Journal de l'année Édition 1985 1985Éd. 1985

Certes, l'opinion des Français en la matière demeure nuancée. Ils refusent la brutalité d'une chirurgie industrielle qui laisserait trop de travailleurs sur le carreau. De même se prononcent-ils en faveur d'une lutte contre le chômage plus active. Mais un consensus assez large existe pour penser qu'une politique économique d'effort et de rigueur est aujourd'hui la seule possible.

Opposition : le vent en poupe

L'impopularité du pouvoir est due, en particulier, à la querelle scolaire. Une majorité de Français a été convaincue que la loi Savary constituait une « atteinte aux libertés » et son retrait a été ressenti comme une victoire de l'opposition.

Fin 1984, les premiers sondages pour les législatives de 1986 montrent une droite gagnante dans les grandes largeurs. En octobre-novembre, elle était créditée de 58 % des intentions de vote par BVA et la SOFRES. Les deux tiers des Français sont convaincus du retour au pouvoir de la droite en 1986 (Gallup-Express).

Autre signe de la montée en puissance de l'opposition : en octobre, pour la première fois, les Français considèrent qu'elle représente plus « l'avenir » (42 %) que le « passé » (35 %) [BVA-Paris-Match], mais 44 % d'entre eux (contre 38 %) jugent qu'elle n'a pas de « politique de rechange » à proposer (BVA-Paris-Match). L'opposition n'offre pas actuellement « une alternative crédible », disent encore 41 % des électeurs (contre 31 %) [Gallup-Express]. À l'évidence, les Français n'attendent pas de miracles du retour aux affaires du couple UDF-RPR. Pour autant, ils pensent qu'une nouvelle alternance serait « une bonne chose » pour toutes les catégories sociales, mis à part les ouvriers (SOFRES-quotidiens de province).

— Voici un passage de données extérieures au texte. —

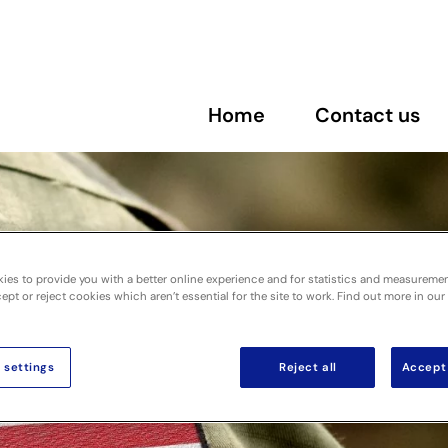
Home
Contact us
ies to provide you with a better online experience and for statistics and measureme
pt or reject cookies which aren’t essential for the site to work. Find out more in our
 settings
Reject all
Accept 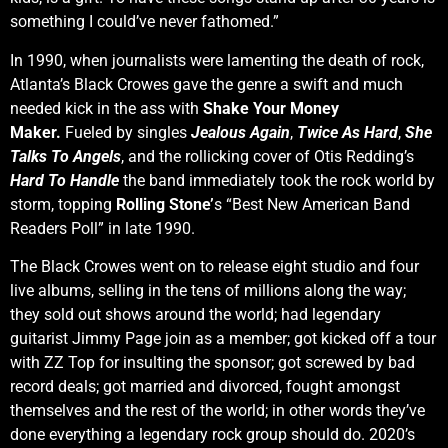
something I could’ve never fathomed.”
In 1990, when journalists were lamenting the death of rock,
Atlanta’s Black Crowes gave the genre a swift and much
needed kick in the ass with
Shake Your Money
Maker.
Fueled by singles
Jealous Again
,
Twice As Hard
,
She
Talks To Angels
, and the rollicking cover of Otis Redding’s
Hard To Handle
the band immediately took the rock world by
storm, topping
Rolling Stone’
s “Best New American Band
Readers Poll” in late 1990.
The Black Crowes went on to release eight studio and four
live albums, selling in the tens of millions along the way;
they sold out shows around the world; had legendary
guitarist Jimmy Page join as a member; got kicked off a tour
with ZZ Top for insulting the sponsor; got screwed by bad
record deals; got married and divorced, fought amongst
themselves and the rest of the world; in other words they’ve
done everything a legendary rock group should do. 2020’s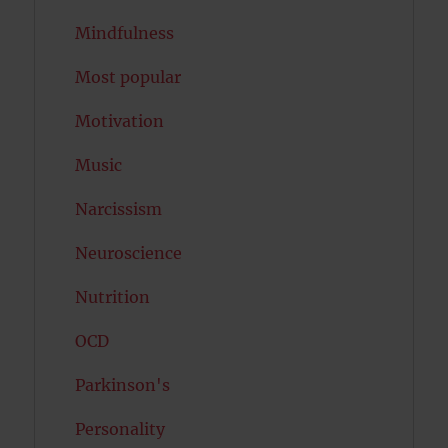
Mindfulness
Most popular
Motivation
Music
Narcissism
Neuroscience
Nutrition
OCD
Parkinson's
Personality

Le manque de crédibilité de l'opposition, qui bénéficie surtout du mécontentement antigouvernemental, explique sans doute la réaction des Français face à une dissolution de l'Assemblée nationale. Alors que celle-ci était ardemment demandée par Jacques Chirac, il n'y avait, en août, que 34 % des électeurs partisans de législatives anticipées (SOFRES-Figaro). Les Français ne sont pas jusqu'au-boutistes. En majorité, ils voient d'ailleurs d'un bon œil la perspective d'une future « cohabitation » d'un président de gauche avec une majorité parlementaire de droite. Il se trouve même 48 % des électeurs (contre 32 %) pour souhaiter que la nouvelle majorité de droite « négocie » alors son programme avec François Mitterrand (SOFRES-Figaro).

La montée de Raymond Barre

1984 aura été faste au dernier Premier ministre de Valéry Giscard d'Estaing. Au début de l'année, Jacques Chirac apparaissait nettement comme le meilleur présidentiable de droite. Fin 1984, voilà Barre au même niveau que le leader du RPR : en septembre, il est considéré comme le meilleur candidat à l'Élysée par 23 % des Français contre 22 % pour Chirac (BVA-Paris-Match).

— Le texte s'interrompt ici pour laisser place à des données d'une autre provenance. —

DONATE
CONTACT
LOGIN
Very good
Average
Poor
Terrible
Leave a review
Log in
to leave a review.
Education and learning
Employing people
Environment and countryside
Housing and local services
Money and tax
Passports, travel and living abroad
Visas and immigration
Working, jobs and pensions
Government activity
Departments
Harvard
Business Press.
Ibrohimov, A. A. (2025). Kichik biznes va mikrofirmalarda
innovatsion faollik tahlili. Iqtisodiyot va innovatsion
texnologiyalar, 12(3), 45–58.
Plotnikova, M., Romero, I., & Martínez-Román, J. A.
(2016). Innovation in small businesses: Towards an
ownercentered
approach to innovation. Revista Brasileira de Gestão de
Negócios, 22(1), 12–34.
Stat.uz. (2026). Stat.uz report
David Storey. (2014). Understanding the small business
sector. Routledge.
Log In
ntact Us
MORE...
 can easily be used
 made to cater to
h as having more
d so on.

Des trois principaux présidentiables de l'opposition, il est jugé comme le plus « sympathique » et comme celui qui ferait le plus « un bon président de la République » (SOFRES-le Point). Encore l'opinion des Français demeure-t-elle réservée à son égard. Seulement 37 % éprouvent « beaucoup » ou une « assez grande » sympathie pour lui. Et on ne trouve que 39 % d'électeurs (contre 50 %) pour estimer qu'il ferait un bon président. Autre sujet d'étonnement : les Français ne sont pas convaincus que le leader le plus populaire de l'opposition ferait mieux que Mitterrand à l'Élysée. C'est le point de vue de 31 % des électeurs, 32 % estimant qu'il ferait « sensiblement pareil » et 26 % « moins bien » (BVA-Paris-Match). Car, si les Français lui font majoritairement confiance pour « redresser l'économie française », ils ne croient pas qu'il serait apte à « maintenir le pouvoir d'achat » (SOFRES-le Point).

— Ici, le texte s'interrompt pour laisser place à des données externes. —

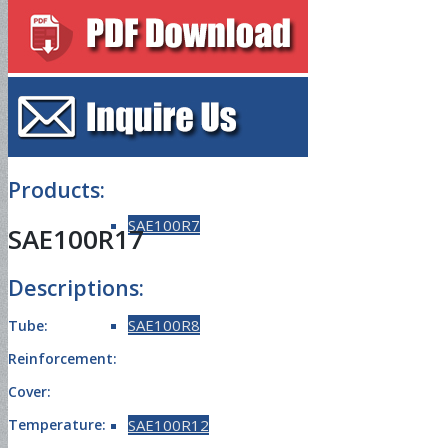
SAE100R5
SAE100R6
Products:
SAE100R7
SAE100R17
Descriptions:
SAE100R8
Tube:
Reinforcement:
Cover:
SAE100R12
Temperature: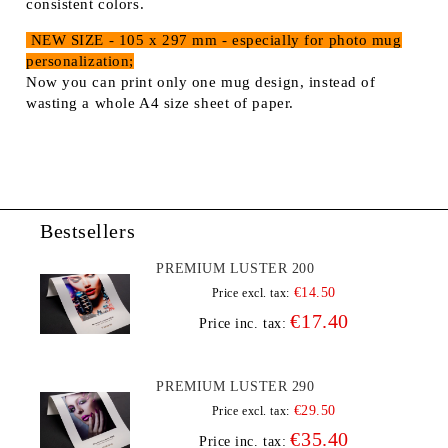
consistent colors.
NEW SIZE - 105 x 297 mm - especially for photo mug
personalization;
Now you can print only one mug design, instead of
wasting a whole A4 size sheet of paper.
Bestsellers
PREMIUM LUSTER 200
€14.50
Price excl. tax:
€17.40
Price inc. tax:
PREMIUM LUSTER 290
€29.50
Price excl. tax:
€35.40
Price inc. tax: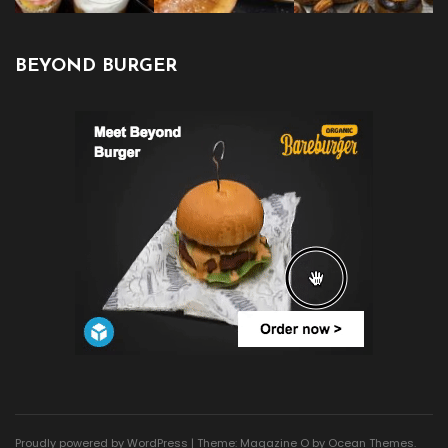
BEYOND BURGER
Proudly powered by WordPress
|
Theme: Magazine O by
Ocean Themes
.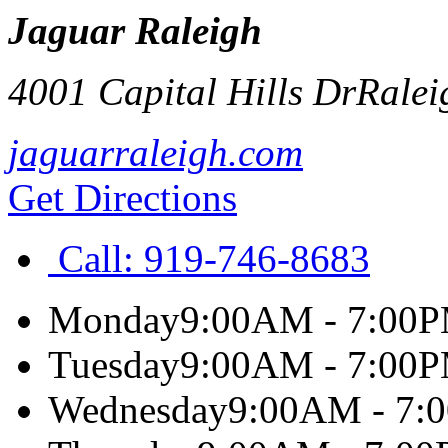
Jaguar Raleigh
4001 Capital Hills Dr
Ralei
jaguarraleigh.com
Get Directions
Call:
919-746-8683
Monday
9:00AM - 7:00
Tuesday
9:00AM - 7:00
Wednesday
9:00AM - 7: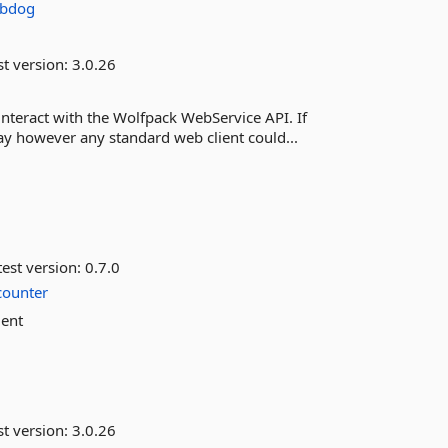
obdog
st version:
3.0.26
interact with the Wolfpack WebService API. If
way however any standard web client could...
est version:
0.7.0
counter
ient
st version:
3.0.26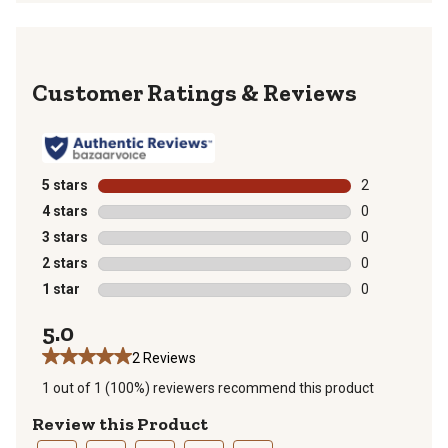
Reviews
5 stars
stars
2
2 reviews with
4 stars
stars
0
0 reviews with
3 stars
stars
0
0 reviews with
2 stars
stars
0
0 reviews with
1 star
stars
0
0 reviews with
5.0
2 Reviews
1 out of 1 (100%) reviewers recommend this product
Review this Product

On le voit, si l'opposition est fondée à se féliciter de l'évolution de l'opinion publique, elle aurait tort de négliger le scepticisme dont font preuve les Français à l'égard de l'ensemble de la classe politique. 82 % d'entre eux pensent que « les hommes politiques ne disent pas la vérité » et 54 % qu'ils « disent tous la même chose » (SOFRES-le Monde). Une profonde méfiance dont les gouvernants, quelle que soit leur couleur politique, sont les premières victimes.